Assisted dying is often framed as compassion for the suffering and preservation of a patient’s autonomy. But what happens when assisted dying becomes embedded in clinical decision-making and clinicians shift from focusing on healing to evaluating whether suffering justifies death? If practitioners are rushing to MAiD, even when other physicians have determined a lack of capacity to consent, does that sound like preserving autonomy?

In Canada, MAiD is legally exempt from homicide and assisted suicide laws under the Criminal Code. Health Canada maintains MAiD should not count as a cause of death, yet it is now Canada’s fourth leading cause of death. Many MAiD requests cite fear of being a burden, loneliness, or social isolation as drivers of suffering.
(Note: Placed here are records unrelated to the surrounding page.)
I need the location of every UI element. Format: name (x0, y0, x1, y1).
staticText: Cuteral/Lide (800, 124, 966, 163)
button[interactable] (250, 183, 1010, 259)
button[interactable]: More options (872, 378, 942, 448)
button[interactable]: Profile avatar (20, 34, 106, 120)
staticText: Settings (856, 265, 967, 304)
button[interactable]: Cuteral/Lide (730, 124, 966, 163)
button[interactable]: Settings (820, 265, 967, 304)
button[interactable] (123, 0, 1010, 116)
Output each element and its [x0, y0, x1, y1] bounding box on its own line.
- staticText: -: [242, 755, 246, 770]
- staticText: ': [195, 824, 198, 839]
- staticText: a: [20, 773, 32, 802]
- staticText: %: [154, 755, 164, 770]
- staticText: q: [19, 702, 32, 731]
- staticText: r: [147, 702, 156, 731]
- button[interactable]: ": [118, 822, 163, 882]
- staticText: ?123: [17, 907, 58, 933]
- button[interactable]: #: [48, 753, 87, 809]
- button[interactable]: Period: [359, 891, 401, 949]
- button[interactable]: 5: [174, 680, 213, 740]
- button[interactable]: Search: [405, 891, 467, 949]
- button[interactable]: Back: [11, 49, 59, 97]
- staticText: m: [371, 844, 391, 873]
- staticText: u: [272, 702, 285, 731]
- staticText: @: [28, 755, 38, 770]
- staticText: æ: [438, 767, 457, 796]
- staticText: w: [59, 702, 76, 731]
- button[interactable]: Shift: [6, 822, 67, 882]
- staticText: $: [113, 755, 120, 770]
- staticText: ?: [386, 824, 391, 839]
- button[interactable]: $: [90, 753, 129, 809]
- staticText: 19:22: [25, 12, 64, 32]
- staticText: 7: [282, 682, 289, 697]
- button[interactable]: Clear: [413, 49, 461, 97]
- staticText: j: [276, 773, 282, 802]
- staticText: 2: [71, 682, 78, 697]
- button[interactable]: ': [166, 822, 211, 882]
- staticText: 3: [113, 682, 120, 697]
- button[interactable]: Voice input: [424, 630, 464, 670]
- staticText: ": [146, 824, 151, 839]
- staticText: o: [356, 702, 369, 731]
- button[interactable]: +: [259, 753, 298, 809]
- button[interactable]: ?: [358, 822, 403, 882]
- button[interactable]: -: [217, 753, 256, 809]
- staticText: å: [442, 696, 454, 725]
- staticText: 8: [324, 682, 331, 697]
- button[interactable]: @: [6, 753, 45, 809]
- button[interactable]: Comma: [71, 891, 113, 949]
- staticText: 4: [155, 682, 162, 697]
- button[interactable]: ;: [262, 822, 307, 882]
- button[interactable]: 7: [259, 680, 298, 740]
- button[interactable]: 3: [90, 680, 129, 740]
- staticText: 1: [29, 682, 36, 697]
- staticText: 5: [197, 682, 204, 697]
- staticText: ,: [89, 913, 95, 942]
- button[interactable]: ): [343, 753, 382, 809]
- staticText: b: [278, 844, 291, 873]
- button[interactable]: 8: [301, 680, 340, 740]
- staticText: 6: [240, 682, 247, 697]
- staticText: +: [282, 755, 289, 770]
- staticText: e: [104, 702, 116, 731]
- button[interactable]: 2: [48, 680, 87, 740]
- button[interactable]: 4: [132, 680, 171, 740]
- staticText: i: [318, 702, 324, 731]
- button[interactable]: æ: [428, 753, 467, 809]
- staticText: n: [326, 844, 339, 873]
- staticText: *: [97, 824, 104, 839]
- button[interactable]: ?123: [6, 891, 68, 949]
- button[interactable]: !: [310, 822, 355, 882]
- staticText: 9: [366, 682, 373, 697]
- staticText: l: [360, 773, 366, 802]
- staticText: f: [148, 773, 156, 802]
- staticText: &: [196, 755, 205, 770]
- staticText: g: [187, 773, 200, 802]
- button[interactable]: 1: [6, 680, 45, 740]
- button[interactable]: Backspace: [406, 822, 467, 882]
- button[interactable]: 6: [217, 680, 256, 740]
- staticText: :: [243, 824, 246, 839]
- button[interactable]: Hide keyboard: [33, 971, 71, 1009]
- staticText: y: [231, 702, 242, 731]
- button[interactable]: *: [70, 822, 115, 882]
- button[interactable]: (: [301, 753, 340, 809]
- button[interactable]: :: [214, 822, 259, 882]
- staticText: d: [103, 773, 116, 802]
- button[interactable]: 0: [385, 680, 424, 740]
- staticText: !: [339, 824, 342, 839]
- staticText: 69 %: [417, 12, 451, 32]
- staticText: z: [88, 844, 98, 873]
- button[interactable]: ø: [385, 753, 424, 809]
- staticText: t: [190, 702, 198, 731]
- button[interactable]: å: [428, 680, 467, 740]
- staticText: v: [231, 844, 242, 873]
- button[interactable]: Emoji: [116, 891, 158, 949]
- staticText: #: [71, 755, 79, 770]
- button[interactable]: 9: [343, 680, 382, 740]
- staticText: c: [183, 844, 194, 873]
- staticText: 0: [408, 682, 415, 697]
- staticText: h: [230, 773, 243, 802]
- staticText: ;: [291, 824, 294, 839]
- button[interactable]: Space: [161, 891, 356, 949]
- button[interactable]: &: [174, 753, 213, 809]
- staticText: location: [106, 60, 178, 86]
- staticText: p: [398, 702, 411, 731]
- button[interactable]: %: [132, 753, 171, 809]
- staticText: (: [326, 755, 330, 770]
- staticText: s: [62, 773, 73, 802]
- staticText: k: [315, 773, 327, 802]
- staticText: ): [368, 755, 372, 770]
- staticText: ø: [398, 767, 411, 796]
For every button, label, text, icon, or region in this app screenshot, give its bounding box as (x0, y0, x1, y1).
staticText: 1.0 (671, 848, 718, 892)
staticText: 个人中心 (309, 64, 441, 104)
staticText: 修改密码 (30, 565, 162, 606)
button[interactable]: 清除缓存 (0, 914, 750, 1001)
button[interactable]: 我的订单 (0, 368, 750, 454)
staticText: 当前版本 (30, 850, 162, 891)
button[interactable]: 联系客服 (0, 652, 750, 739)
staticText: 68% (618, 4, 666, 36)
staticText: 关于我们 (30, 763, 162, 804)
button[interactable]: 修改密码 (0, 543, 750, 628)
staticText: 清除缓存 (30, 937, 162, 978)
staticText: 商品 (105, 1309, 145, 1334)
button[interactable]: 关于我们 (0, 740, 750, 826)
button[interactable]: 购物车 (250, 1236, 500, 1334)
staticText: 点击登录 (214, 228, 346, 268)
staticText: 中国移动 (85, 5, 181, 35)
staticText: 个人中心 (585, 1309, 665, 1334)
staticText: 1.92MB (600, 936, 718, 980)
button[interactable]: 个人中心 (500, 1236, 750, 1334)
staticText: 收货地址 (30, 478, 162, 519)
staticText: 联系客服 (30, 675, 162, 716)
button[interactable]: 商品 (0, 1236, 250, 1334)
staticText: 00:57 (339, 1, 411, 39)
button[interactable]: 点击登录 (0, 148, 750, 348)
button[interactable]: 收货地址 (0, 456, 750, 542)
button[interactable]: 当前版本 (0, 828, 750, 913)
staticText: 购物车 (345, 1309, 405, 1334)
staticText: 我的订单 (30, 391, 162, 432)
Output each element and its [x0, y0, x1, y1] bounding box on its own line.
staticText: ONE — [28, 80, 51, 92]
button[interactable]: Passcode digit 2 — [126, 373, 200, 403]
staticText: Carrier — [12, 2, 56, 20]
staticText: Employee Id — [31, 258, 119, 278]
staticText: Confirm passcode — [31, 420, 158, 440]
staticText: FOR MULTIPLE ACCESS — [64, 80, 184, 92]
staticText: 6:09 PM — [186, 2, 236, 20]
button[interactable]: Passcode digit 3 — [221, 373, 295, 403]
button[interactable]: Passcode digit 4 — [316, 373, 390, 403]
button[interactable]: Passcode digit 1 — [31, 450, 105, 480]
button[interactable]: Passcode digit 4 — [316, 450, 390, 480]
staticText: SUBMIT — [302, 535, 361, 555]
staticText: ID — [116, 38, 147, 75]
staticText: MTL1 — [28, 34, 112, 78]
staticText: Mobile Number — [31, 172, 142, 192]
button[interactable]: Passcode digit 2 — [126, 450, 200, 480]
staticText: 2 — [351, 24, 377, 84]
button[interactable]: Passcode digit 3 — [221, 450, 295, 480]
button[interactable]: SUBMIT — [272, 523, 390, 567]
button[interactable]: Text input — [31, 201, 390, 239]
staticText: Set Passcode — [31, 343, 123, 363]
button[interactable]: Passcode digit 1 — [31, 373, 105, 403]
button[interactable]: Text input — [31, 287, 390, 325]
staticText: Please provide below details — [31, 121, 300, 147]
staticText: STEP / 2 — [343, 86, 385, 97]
These are not medical diseases but signals of social vulnerability.

As a family physician caring for marginalized patients and as a member of Ontario’s MAiD Death Review Committee, I see how structural pressures appear in practice. Government reviews document similar patterns.

In one reported case, a man with cerebral palsy living in long-term care voluntarily stopped eating and drinking, leading to renal failure and dehydration. He was deemed eligible for MAiD under what is called Track 1 because his death was considered “reasonably foreseeable.” No psychiatric expertise was consulted despite evidence of psychosocial distress.

To provide MAiD, clinicians must assess whether the condition is grievous and irremediable, whether death is reasonably foreseeable for Track 1, and whether capacity and voluntariness are present. These are legal judgments layered onto clinical practice, leading to wide variation in clinician interpretation.

Interpretations of “reasonably foreseeable death” vary. Canadian law does not require terminal illness to meet that criterion. Some clinicians consider death foreseeable with a five-year prognosis. Others accept decisions to stop eating, drinking or taking medications as evidence of decline, making death foreseeable.

Social conditions also shape MAiD requests. Patients may seek assisted death after losing caregivers, entering long-term care or when they cannot access palliative or community supports. These situations should trigger aggressive efforts to improve care rather than being reframed as intolerable suffering requiring MAiD.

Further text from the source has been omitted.